→ **Problem to solve**: What you return must be exactly the lines running from the one with "quality and quite" to the end of the data below, inclusive, and nothing more.

→ **Records shown**:

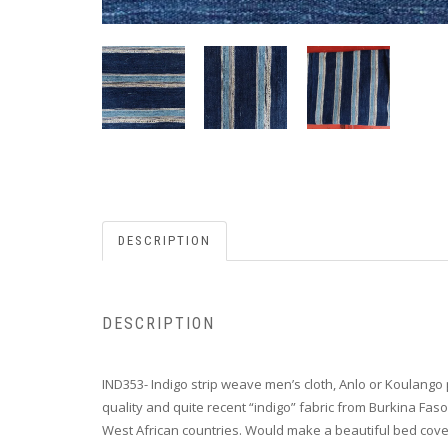
DESCRIPTION
DESCRIPTION
IND353- Indigo strip weave men’s cloth, Anlo or Koulango p
quality and quite recent “indigo” fabric from Burkina Fas
West African countries. Would make a beautiful bed cove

→ **Answer section**:
quality and quite recent “indigo” fabric from Burkina Fas
West African countries. Would make a beautiful bed cove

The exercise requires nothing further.